Chiwoong Lee at Goldman Sachs has a new report out ("China vs. 1970s Japan", September 25, 2012) in which he predicts that China's long-term growth rate will drop to 7.5-8.5%. I disagree very strongly with his forecast, of course, and expect China's growth rate over the next decade to average less than half that number, but the point of bringing up his report is not to disagree with the details of his analysis.
I want instead to use his report to illustrate what I believe is a much more fundamental problem with these kinds of research pieces on China. The mistake I will argue he is making is one that is fairly common. It involves determining the past relationship between certain inputs and the outputs we want to forecast - say GDP growth. Once these are determined, the economist will carefully study the expected changes in the inputs, and then calculate the expected changes in the outputs, to arrive at his growth forecast.
This is pretty much the standard analysis provided by the IMF, the World Bank, and both academic and sell-side research, but, as I will argue, this methodology implicitly assumes no real change in the underlying development model - no phase shift, to use a more fashionable term.
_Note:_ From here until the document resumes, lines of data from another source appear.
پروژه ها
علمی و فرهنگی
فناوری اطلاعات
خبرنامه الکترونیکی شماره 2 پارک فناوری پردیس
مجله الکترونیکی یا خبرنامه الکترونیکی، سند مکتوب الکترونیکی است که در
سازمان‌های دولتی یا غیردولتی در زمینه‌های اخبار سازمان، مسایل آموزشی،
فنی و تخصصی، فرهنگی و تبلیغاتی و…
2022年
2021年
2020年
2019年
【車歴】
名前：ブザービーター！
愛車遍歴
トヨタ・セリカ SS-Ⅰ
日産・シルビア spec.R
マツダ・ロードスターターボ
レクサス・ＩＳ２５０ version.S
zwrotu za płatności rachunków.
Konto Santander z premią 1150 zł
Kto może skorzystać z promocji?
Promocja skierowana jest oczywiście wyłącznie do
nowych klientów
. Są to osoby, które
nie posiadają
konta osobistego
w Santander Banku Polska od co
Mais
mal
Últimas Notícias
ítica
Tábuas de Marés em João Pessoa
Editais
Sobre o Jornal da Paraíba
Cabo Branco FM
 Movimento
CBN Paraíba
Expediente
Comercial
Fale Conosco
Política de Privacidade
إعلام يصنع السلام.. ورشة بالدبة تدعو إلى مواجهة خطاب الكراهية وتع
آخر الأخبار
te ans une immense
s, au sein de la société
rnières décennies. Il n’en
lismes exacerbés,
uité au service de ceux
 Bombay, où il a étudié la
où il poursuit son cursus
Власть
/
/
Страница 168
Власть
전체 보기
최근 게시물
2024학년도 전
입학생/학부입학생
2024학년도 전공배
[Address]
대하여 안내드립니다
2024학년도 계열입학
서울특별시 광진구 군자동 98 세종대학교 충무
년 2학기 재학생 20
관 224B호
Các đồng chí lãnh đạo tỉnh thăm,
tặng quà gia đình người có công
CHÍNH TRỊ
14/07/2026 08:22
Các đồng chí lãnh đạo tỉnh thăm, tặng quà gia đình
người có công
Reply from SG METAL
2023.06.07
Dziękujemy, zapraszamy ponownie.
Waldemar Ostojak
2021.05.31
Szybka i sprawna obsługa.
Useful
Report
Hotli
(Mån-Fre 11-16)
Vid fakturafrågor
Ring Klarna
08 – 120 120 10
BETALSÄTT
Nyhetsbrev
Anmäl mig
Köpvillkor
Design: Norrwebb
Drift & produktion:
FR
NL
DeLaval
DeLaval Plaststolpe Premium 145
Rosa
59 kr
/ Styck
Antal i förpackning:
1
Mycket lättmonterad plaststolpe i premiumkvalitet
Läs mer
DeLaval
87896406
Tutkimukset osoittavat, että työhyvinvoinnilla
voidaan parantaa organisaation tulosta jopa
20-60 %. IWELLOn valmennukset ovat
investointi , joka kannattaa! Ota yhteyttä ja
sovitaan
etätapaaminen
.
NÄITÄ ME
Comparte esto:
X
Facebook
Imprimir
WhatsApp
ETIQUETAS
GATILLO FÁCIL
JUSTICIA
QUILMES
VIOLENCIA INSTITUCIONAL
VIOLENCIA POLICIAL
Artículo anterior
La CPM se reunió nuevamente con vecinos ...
If this assumption is correct, then the analysis is useful. If, however, we are on the verge of a shift in the development model - perhaps, and usually, because the existing model is unsustainable and must be reversed- the analysis has no value at all.
Lee arrives at his 7.5-8.5% range by comparing China today with Japan in the early 1970s. He considers reasonable and very plausible changes in various inputs and concluding on that basis that Chinese growth will slow from the torrid levels of the past decade, but will nonetheless exceed the roughly 5% real growth rate achieved by Japan in the two decades following the early 1970s. I assume his Chinese growth prediction is also for the next one or two decades but I was not able to determine if this is in fact the case.
What about China? Like Japan, (1) real wages and the labor share of income are rising in some areas and (2) the pace of technological advances has surpassed its peak. However, (3) while consumer durables are spreading, there is still ample room for growth, (4) the export ratio is high due to economies of scale, and (5) growth remains high despite an increase in raw material prices reminiscent of the oil crisis.
Although both potential and actual growth is expected to remain high in China, gradual decline is likely from the double-digit (%) pace of 2004-2007. Our China economics team calculates a range of 7.5~8.5% for China's potential growth.
As the excerpt above suggests, Lee focuses on six input factors specifically: The shift from labor glut to labor shortage, the pace of technological catch-up, the spread of consumer durables, economies of scale and export structure, the impact of raw material price rises, and political stability. He compares the impact of changes in each of these on the Japanese economy as a source of the Japanese slowdown, and then estimates their comparable impact on the Chinese economy. This allows him to estimate the amount of the expected slowdown in China.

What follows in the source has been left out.